Ty Howle

Current position
- Title: Offensive coordinator
- Team: Virginia Tech
- Conference: ACC

Biographical details
- Born: August 20, 1991 (age 34) Raleigh, North Carolina, U.S.

Playing career
- 2009–2013: Penn State
- Position: Offensive lineman

Coaching career (HC unless noted)
- 2014–2015: NC State (GA)
- 2016–2017: Western Illinois (OL)
- 2018–2019: Western Illinois (AHC/co-OC/OL)
- 2020: Penn State (analyst)
- 2021–2022: Penn State (TE)
- 2023–2025: Penn State (co-OC/TE)
- 2026–present: Virginia Tech (OC/TE)

= Ty Howle =

American football player and coach (born 1991)

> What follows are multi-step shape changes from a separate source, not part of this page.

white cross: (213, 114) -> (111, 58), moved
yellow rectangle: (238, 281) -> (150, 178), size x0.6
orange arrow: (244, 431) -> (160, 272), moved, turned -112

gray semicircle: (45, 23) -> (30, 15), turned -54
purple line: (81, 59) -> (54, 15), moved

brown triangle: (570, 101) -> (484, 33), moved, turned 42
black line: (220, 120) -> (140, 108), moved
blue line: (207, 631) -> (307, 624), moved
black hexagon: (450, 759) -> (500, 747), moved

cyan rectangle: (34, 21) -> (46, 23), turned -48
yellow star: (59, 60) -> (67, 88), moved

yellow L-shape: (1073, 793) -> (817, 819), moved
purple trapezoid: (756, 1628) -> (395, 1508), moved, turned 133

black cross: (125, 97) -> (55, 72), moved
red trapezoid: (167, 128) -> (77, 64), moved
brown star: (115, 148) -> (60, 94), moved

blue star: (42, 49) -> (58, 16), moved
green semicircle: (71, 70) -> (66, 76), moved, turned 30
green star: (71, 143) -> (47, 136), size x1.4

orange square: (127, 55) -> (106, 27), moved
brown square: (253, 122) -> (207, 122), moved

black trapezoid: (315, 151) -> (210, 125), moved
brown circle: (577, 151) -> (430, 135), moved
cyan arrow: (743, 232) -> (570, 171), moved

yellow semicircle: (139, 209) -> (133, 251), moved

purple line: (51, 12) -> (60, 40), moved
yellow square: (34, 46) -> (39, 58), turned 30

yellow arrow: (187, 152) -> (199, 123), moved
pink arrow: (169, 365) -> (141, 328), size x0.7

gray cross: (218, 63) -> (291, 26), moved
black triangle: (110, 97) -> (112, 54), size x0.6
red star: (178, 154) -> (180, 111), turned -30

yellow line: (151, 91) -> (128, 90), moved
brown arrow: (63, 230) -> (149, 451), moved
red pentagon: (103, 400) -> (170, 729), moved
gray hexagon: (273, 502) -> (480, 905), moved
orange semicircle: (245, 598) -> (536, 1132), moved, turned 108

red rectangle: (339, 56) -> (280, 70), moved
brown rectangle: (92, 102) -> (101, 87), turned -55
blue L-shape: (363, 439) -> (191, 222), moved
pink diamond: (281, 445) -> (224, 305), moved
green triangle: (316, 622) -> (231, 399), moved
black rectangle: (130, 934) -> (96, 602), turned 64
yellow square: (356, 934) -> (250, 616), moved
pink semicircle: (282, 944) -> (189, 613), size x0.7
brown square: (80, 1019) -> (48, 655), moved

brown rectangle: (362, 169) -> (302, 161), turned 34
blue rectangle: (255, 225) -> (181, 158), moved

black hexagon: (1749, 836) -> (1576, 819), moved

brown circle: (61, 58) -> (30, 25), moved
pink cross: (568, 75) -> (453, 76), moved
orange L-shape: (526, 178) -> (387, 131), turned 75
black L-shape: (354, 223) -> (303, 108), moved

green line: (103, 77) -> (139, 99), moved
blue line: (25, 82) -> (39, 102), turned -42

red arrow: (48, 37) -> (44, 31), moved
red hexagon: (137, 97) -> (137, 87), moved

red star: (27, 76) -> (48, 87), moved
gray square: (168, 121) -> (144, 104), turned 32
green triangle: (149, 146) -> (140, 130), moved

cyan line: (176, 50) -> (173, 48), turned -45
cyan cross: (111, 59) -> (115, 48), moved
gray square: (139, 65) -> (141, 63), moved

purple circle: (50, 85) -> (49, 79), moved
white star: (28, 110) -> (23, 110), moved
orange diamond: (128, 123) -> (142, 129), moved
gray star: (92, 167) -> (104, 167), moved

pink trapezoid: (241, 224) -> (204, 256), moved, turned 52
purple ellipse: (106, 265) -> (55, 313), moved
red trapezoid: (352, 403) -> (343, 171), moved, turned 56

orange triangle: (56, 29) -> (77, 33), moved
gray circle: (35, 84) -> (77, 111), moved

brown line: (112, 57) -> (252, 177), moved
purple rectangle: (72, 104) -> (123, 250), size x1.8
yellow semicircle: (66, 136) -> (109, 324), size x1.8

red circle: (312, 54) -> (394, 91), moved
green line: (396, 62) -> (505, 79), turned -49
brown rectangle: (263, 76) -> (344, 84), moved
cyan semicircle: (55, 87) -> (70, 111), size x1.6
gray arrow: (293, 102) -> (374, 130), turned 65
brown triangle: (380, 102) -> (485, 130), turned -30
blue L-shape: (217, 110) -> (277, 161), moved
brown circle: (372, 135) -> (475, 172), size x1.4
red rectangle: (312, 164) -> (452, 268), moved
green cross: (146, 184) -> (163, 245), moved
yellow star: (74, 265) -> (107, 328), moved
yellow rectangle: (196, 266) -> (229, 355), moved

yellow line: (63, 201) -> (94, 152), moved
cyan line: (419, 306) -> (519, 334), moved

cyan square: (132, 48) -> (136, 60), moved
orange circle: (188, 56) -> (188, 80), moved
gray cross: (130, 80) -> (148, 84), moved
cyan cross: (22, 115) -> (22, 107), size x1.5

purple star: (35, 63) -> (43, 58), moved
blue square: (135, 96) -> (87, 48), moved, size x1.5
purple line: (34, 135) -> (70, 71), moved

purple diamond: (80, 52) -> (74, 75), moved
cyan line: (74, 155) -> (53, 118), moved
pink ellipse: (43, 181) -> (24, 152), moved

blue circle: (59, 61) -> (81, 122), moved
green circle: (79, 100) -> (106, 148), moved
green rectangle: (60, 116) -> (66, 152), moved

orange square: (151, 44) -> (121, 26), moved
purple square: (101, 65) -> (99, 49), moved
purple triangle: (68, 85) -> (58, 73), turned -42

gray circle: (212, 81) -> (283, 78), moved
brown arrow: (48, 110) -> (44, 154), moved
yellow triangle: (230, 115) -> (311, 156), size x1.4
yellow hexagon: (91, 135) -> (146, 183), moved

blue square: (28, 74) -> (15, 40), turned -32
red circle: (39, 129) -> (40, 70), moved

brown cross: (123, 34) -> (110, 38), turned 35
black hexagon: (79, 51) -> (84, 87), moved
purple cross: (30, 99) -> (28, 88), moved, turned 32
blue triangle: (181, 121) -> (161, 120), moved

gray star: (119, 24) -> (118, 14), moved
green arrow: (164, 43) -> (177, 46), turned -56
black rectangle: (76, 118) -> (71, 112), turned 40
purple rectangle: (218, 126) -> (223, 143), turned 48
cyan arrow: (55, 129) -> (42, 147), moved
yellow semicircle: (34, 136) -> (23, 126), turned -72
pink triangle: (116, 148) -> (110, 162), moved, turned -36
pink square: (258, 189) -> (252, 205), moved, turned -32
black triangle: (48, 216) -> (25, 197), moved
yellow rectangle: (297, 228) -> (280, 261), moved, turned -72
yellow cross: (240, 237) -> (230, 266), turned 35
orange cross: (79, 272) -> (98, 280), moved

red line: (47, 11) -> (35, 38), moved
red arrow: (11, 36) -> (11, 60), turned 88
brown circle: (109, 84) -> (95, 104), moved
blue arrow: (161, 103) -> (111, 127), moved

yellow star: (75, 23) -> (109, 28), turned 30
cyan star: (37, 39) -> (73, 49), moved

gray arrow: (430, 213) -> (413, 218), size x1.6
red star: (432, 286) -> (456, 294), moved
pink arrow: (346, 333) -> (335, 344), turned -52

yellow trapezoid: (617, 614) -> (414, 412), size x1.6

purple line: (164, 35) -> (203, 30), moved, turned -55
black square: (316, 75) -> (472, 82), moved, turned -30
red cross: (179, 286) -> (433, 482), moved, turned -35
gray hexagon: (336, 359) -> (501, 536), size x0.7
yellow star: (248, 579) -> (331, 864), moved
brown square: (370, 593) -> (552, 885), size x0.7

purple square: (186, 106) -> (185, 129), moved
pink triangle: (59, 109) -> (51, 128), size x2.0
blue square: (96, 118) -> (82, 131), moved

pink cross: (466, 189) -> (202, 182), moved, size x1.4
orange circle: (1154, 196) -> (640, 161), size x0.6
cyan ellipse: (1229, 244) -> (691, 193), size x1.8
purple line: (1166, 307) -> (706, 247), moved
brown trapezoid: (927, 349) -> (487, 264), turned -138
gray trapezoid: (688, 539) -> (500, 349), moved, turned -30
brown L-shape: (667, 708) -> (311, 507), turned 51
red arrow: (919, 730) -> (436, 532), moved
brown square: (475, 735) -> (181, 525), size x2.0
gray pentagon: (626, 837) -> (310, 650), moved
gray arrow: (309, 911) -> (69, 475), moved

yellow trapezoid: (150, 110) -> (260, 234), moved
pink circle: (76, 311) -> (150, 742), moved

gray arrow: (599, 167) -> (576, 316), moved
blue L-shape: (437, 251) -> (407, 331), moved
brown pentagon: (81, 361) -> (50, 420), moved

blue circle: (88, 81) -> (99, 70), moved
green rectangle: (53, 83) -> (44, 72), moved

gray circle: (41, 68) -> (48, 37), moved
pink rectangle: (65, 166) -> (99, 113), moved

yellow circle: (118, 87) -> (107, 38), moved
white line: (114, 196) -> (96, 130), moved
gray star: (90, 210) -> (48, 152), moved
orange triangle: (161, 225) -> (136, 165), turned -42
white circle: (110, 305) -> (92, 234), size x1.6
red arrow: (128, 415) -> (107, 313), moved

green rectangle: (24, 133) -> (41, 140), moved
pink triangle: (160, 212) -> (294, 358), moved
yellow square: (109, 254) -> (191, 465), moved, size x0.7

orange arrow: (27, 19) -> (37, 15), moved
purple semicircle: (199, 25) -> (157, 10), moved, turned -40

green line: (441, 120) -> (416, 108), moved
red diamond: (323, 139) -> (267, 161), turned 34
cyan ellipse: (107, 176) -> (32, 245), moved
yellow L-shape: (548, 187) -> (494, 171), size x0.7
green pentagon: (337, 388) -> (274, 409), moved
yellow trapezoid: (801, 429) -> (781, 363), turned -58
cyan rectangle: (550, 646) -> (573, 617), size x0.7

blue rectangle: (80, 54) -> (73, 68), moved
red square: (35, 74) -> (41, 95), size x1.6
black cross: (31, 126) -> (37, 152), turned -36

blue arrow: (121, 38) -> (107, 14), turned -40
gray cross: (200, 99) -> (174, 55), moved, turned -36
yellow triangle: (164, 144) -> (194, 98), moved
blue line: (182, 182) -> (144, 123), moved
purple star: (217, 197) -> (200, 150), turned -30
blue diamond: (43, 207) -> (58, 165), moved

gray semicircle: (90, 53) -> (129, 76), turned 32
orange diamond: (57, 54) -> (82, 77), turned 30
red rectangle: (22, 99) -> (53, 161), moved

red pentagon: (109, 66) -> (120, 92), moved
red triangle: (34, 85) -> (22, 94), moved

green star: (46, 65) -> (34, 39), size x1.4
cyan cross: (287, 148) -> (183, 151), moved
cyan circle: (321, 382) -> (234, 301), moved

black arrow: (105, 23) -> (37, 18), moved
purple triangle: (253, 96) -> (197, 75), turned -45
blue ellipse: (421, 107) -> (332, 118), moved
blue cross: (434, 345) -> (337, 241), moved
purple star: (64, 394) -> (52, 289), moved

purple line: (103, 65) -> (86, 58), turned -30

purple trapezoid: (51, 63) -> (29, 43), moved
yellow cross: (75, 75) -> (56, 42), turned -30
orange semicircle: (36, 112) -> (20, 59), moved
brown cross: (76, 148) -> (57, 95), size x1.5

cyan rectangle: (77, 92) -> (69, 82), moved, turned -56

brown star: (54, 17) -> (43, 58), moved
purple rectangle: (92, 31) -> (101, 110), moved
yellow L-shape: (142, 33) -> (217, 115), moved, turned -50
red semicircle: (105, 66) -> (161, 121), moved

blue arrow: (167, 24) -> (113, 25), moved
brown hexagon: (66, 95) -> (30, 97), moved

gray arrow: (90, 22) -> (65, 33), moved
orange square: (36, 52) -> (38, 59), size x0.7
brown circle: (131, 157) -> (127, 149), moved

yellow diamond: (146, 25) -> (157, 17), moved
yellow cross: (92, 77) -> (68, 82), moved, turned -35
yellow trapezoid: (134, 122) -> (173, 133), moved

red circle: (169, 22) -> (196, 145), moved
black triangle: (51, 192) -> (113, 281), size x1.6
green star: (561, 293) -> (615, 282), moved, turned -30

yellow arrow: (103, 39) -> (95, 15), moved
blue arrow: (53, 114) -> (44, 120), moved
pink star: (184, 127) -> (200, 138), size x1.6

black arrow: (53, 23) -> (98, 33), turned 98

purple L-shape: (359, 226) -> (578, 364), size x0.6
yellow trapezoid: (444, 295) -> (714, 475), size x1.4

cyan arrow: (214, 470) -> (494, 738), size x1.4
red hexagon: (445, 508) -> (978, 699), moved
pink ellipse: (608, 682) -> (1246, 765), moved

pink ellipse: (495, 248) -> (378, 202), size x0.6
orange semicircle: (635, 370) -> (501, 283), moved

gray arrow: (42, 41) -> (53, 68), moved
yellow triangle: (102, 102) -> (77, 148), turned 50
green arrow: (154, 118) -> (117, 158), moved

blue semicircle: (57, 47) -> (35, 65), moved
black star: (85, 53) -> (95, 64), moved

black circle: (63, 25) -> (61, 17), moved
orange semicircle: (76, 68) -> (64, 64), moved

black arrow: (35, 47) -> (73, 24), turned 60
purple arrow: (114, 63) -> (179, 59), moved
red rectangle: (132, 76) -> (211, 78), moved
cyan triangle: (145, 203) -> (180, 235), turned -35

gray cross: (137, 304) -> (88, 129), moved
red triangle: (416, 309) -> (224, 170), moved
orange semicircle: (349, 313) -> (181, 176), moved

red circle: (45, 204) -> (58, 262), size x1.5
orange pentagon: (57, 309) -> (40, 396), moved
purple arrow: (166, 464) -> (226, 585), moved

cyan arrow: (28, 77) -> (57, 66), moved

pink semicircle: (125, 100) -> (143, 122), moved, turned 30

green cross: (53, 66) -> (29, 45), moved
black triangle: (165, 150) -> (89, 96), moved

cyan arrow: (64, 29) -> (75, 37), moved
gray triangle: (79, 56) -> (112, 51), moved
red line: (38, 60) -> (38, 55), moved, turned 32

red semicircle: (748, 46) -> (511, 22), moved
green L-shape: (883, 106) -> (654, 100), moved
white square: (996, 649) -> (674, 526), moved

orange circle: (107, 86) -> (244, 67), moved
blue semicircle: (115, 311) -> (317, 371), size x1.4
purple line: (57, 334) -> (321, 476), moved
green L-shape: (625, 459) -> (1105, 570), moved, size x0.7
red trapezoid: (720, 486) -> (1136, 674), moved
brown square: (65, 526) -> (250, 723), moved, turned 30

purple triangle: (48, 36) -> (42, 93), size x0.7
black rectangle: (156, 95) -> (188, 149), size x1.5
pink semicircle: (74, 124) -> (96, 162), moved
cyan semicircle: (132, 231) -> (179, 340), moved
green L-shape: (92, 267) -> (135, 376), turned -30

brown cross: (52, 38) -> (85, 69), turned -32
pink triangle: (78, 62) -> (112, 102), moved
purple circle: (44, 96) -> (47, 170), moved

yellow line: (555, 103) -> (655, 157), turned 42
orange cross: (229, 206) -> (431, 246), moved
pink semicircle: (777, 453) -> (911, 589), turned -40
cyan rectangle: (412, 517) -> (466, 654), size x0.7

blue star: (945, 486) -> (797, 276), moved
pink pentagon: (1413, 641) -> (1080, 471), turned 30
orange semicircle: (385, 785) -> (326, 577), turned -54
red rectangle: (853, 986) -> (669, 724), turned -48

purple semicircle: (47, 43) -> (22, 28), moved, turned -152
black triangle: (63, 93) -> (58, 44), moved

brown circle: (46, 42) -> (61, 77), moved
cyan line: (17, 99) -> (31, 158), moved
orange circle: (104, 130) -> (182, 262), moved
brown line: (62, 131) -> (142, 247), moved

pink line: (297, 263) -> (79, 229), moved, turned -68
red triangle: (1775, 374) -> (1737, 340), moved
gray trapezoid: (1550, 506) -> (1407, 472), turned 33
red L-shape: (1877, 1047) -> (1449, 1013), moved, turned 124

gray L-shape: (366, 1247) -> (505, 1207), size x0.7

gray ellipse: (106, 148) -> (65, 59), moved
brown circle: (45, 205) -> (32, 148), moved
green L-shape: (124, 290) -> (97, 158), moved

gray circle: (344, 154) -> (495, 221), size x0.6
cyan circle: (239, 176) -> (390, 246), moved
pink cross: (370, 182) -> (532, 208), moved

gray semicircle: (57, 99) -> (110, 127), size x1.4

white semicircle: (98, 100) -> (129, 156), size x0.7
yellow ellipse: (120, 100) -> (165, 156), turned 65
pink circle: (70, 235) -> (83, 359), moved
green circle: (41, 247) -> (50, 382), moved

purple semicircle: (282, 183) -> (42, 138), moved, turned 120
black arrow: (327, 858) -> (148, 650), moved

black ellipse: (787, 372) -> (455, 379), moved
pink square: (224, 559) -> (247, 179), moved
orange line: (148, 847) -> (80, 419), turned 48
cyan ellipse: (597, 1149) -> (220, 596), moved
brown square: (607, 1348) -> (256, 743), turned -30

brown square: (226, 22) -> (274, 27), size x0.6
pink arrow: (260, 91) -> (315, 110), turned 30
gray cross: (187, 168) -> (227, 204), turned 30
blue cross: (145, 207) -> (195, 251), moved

Ty Howle (born August 20, 1991) is an American football coach who is the offensive coordinator at Virginia Tech. Previously, he was the tight ends coach and co-offensive coordinator at Penn State University, a role where he was named Football Scoop's 2024 National Tight Ends Coach of the Year.

Howle played college football at Penn State University as an offensive lineman from 2009 to 2013. He previously served as an assistant coach at Western Illinois University and North Carolina State University.

==Early life and playing career==
Born in Raleigh, North Carolina, Howle played at Bunn High School under his father, David Howle.

He played collegiate football at Penn State University from 2009 to 2013 as an offensive lineman, appearing in 47 career games and making 13 starts at center and left guard. Howle served as a team captain during the 2013 season.

During his career, Howle earned four Academic All-Big Ten selections. He concluded his playing career by receiving the Maginnis Memorial Award, presented annually to Penn State’s most outstanding senior offensive lineman. He earned a Bachelor of Science in kinesiology from Penn State in 2013 and later completed a Master of Arts in liberal studies at North Carolina State University in 2015.

==Coaching career==
===NC State===
In 2014, Howle began his coaching career at North Carolina State University as a graduate assistant where he worked with future NFL players such as Joe Thuney

===Western Illinois===
In 2016, Howle was hired as the offensive line coach at Western Illinois University under head coach Charlie Fisher.

In 2017, Western Illinois led the Missouri Valley Conference in fewest sacks allowed per passing attempt and earned an FCS playoff berth.

In 2018, Howle was retained and promoted to assistant head coach, co-offensive coordinator and offensive line coach under head coach Jared Elliott. The team ranked 21st nationally in passing.

===Penn State===
In 2020, Howle joined Penn State University as an analyst.

In 2021, Howle was hired as the tight ends coach at Penn State University under head coach James Franklin.

In 2023, Howle was promoted to co-offensive coordinator and tight ends coach.

=== Virginia Tech ===
In 2025, Howle was hired as the offensive coordinator at Virginia Tech under head coach James Franklin.

==Personal life==
Howle and his wife, Karen, have two sons.